Saturday, March 7, 2009

As long as it comes in.

When you blame others, you give up your power to change.
- Robert Anthony

If you're unemployed, don't blame your job situation on the economy. I don't.

I don't blame it on the fact that I just took the bar exam for the second time last week and I didn't pass the first time I took it.

I don't blame it on the fact that looking for a job while trying to study for the bar exam is crazy difficult, especially when you're also working at the same time as studying.

I also don't blame it on the limited amount of jobs in my chosen field in comparison to the number of applicants, or on the fact that the City of New York (as an employer) is on a hiring slowdown and has been for some time.

I don't blame it on these things, but I totally could and I'd say that most people in my position would. The aforementioned definitely have had an impact on my current lack of employment. They've had their impact but I've come to realize a few things this week as I resumed my job finding mission full force:

1. No one factor in my life can really be to blame for my lack of a job because they all have had their effect - and the blame game does not empower me at all to effect change and make things happen (so apropos, that quote!)
2. There are MAD job opportunities out there! (Yo, just check Monster or Careerbuilder or some other site. No joke.)
2a. There are mad job opportunities out there, although the majority of them may not be what I would want to do preferably.
3. I have so many skills that are applicable to so many different types of jobs and the only thing stopping me from applying to these different types of jobs is me.
3a. By me, I mean, my sense of entitlement...
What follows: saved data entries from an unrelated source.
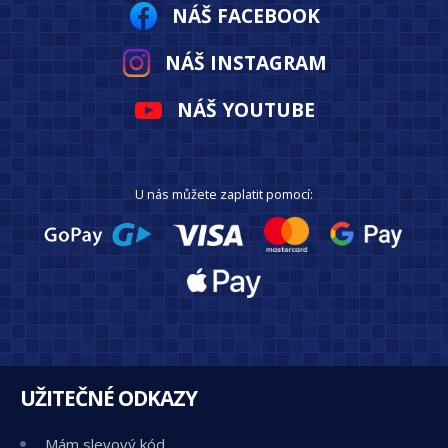
NÁŠ FACEBOOK
NÁŠ INSTAGRAM
NÁŠ YOUTUBE
U nás můžete zaplatit pomocí:
UŽITEČNÉ ODKAZY
Mám slevový kód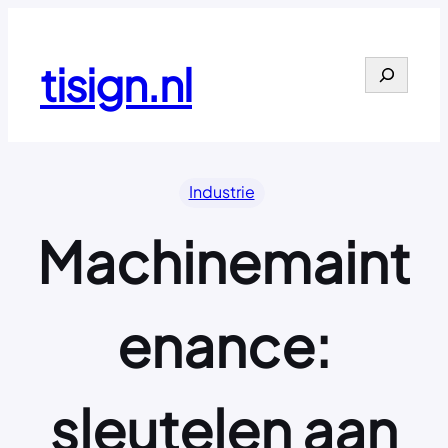
Ga
naar
de
tisign.nl
Search
inhoud
Industrie
Machinemaint
enance:
sleutelen aan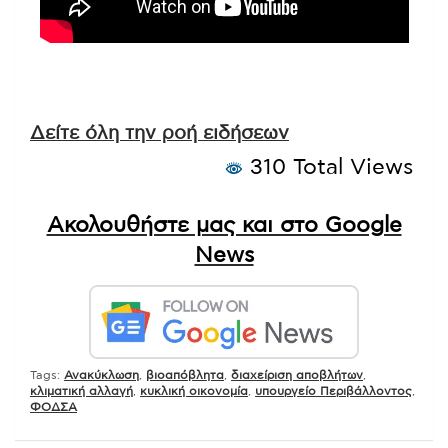
Δείτε όλη την ροή ειδήσεων
310 Total Views
Ακολουθήστε μας και στο Google
News
Tags:
Ανακύκλωση
,
βιοαπόβλητα
,
διαχείριση αποβλήτων
,
κλιματική αλλαγή
,
κυκλική οικονομία
,
υπουργείο Περιβάλλοντος
,
ΦΟΔΣΑ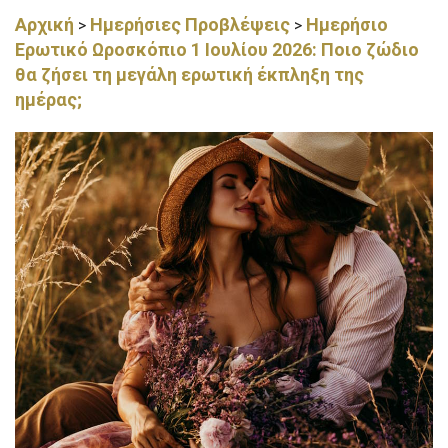
Αρχική
Ημερήσιες Προβλέψεις
Ημερήσιο
>
>
Ερωτικό Ωροσκόπιο 1 Ιουλίου 2026: Ποιο ζώδιο
θα ζήσει τη μεγάλη ερωτική έκπληξη της
ημέρας;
It dawned on me this week that I have been going at this job search with a strong sense of entitlement, namely: I am entitled to work in a certain kind of job, which pays a certain level of pay and gives me a certain kind of experience. And that entitlement stems totally from the fact that I am no longer a 16-year-old with zero job experience, willing to do whatever kind of job she can do legally - but I am a 26-year-old doctorate-of-law recipient who bust. her. ass. earning that doctorate, who has worked in some form or fashion for almost 10 years (including the majority of her four years of law school) and thus has culled a significant amount of experience and skills to back her terminal degree.

As understandable and predictable (frankly) as this sense of entitlement is, it amounts to absolutely NOTHING in itself. Entitlement controls or dictates very little, if anything at all. Circumstances have to favor that sense of entitlement coming to fruition... and more importantly, GOD has to favor the sense of entitlement, I believe. I believe that, not only because of my faith in God generally, but because in the 10 years I've been employed, I have held at least two (absolutely amazing) positions that, on the surface, I was in no way entitled to hold... but I got the job and gained so much for them (so thankful for those, and all my experiences). But if circumstances/God don't favor me getting whatever it is I feel I'm "entitled" to, then its not likely to happen!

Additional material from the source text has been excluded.